## MATERIAL PROVIDED
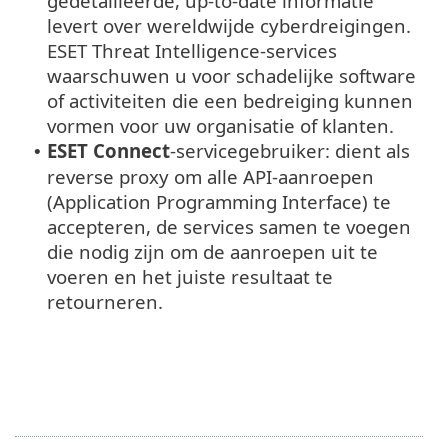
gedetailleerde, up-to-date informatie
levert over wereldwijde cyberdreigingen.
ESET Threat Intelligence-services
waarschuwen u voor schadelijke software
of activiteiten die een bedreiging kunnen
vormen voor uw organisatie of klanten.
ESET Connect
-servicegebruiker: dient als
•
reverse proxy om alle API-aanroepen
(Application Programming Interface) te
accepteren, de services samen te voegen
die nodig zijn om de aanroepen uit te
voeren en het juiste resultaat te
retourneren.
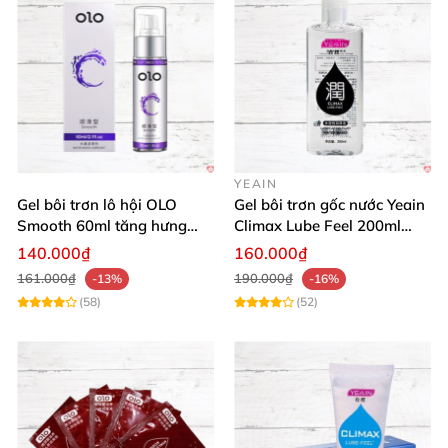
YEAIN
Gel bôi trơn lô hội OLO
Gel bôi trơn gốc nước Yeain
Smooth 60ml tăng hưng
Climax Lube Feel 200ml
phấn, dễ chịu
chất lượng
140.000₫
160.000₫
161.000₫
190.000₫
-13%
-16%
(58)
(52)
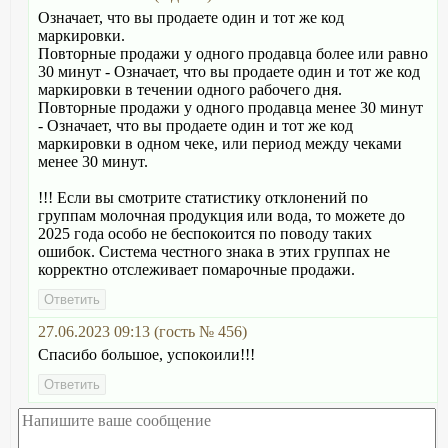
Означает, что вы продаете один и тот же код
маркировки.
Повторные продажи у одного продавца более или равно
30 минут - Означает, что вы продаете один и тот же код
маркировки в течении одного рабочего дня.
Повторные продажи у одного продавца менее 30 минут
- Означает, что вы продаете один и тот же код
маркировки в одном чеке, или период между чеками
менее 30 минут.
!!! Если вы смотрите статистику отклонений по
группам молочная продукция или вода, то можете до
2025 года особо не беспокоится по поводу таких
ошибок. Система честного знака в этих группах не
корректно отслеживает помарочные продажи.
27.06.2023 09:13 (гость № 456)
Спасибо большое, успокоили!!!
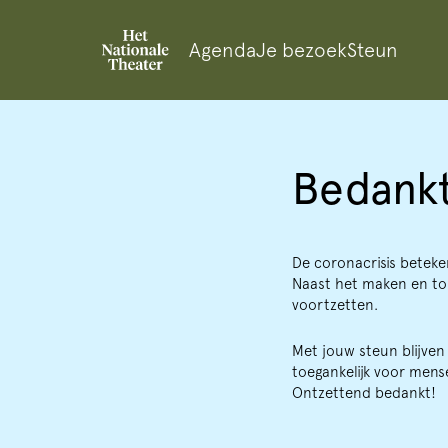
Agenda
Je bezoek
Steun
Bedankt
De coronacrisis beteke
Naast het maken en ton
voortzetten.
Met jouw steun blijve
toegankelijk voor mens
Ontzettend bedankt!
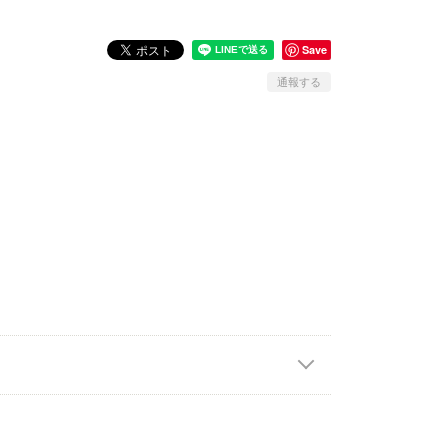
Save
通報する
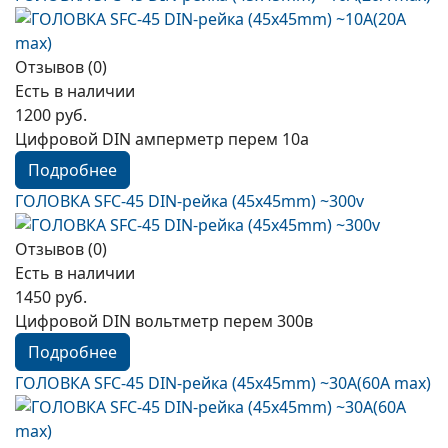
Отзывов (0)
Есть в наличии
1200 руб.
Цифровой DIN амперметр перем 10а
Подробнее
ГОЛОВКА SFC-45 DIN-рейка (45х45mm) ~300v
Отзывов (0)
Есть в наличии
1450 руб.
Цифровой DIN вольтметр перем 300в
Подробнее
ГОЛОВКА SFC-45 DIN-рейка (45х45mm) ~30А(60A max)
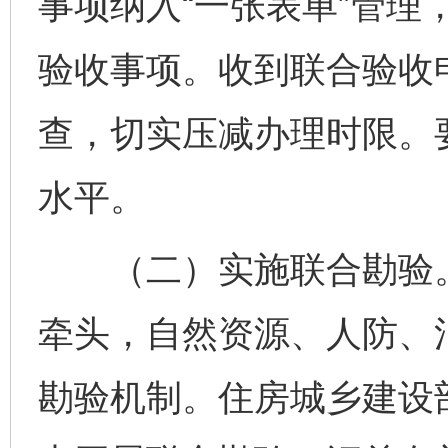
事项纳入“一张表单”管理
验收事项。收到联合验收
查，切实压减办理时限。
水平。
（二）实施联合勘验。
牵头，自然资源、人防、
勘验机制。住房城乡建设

## TASK PROMPT
Nothing but the lines from the top of the data above through the line containing "reverse proxy om alle API-aanroepen" should be output, exactly as written and without the pictures.

## ANSWER TO THE EXERCISE
gedetailleerde, up-to-date informatie
levert over wereldwijde cyberdreigingen.
ESET Threat Intelligence-services
waarschuwen u voor schadelijke software
of activiteiten die een bedreiging kunnen
vormen voor uw organisatie of klanten.
ESET Connect
-servicegebruiker: dient als
•
reverse proxy om alle API-aanroepen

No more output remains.